Millicent was a member of the New York State Commission for the Panama–Pacific International Exposition held in San Francisco in 1915 and acted as chief official hostess at the New York Pavilion during the exposition.

New York City Mayor John Hylan appointed her chairman of the Mayor’s Committee of Women on National Defense during World War I. The committee sponsored entertainments for servicemen, operated a canteen, encouraged enlistments, sponsored patriotic rallies, and provided staples such as coal, milk, and ice to the needy. Hearst also served on wartime committees to raise funds for the rebuilding of France and the relief of French orphans.

In 1921, she founded the Free Milk Fund for Babies, which provided free milk to the poor of New York City for decades. She also hosted charitable fundraisers for a variety of causes, including crippled children, unemployed girls, the New York Women’s Trade League, the Democratic National Committee, the Evening Journal - New York Journal Christmas Fund, and the Village Welfare of Port Washington, New York. Eleanor Roosevelt joined Millicent Hearst at many of these charitable events during the Great Depression.
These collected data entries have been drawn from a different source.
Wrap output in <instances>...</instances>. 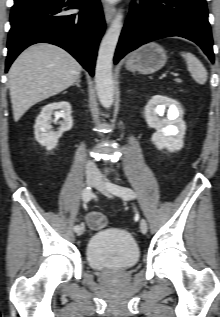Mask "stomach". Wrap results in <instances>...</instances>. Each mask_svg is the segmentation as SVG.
Returning <instances> with one entry per match:
<instances>
[{
	"mask_svg": "<svg viewBox=\"0 0 220 317\" xmlns=\"http://www.w3.org/2000/svg\"><path fill=\"white\" fill-rule=\"evenodd\" d=\"M167 61L166 51L155 42H149L135 50L126 61V68L132 72L152 74L161 69Z\"/></svg>",
	"mask_w": 220,
	"mask_h": 317,
	"instance_id": "0dacf381",
	"label": "stomach"
}]
</instances>
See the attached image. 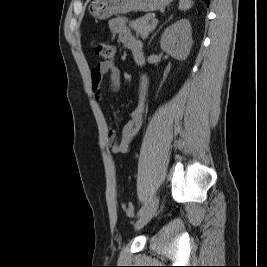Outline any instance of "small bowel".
Instances as JSON below:
<instances>
[{"label":"small bowel","instance_id":"c3829d8e","mask_svg":"<svg viewBox=\"0 0 267 267\" xmlns=\"http://www.w3.org/2000/svg\"><path fill=\"white\" fill-rule=\"evenodd\" d=\"M109 27L113 33L118 34L122 44L130 50L134 61L138 65L144 63V55L142 51L141 42L134 37L127 25V20L124 17H118L110 21ZM109 75L111 88L114 91H117L120 87V71L116 65L112 63L101 62L98 63L91 70V82L93 96L97 104L102 108L103 106V97L100 90V84L103 81L104 77ZM147 96V80L146 78L142 79L140 87V101L137 108L133 111L131 119L124 125L121 137L119 141H114L115 139V130L110 128L108 130L107 138L110 143L111 151L115 154L126 153L129 151L131 142L135 134L140 128V118L141 112L143 110Z\"/></svg>","mask_w":267,"mask_h":267}]
</instances>
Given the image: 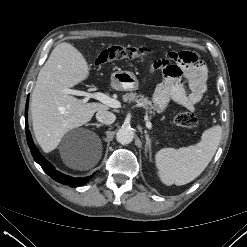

The Hearsts were married until W.R. Hearst's death in 1951. They never divorced, in part due to her Catholicism, but were estranged starting in 1926 when his liaison with Marion Davies became public. Millicent sought a divorce from W.R. Hearst in 1937, but the divorce fell through when she insisted on Cosmopolitan magazine as part of her property settlement, to which W.R. Hearst would not agree.

Millicent established a separate life and residence in New York City as a socialite and philanthropist, rarely visiting her husband at their estate in San Simeon, California, known as Hearst Castle. She remained close to her five sons throughout her life.

Millicent Willson Hearst died on December 5, 1974, more than two decades after the death of her husband, and was buried at the Woodlawn Cemetery in the Bronx.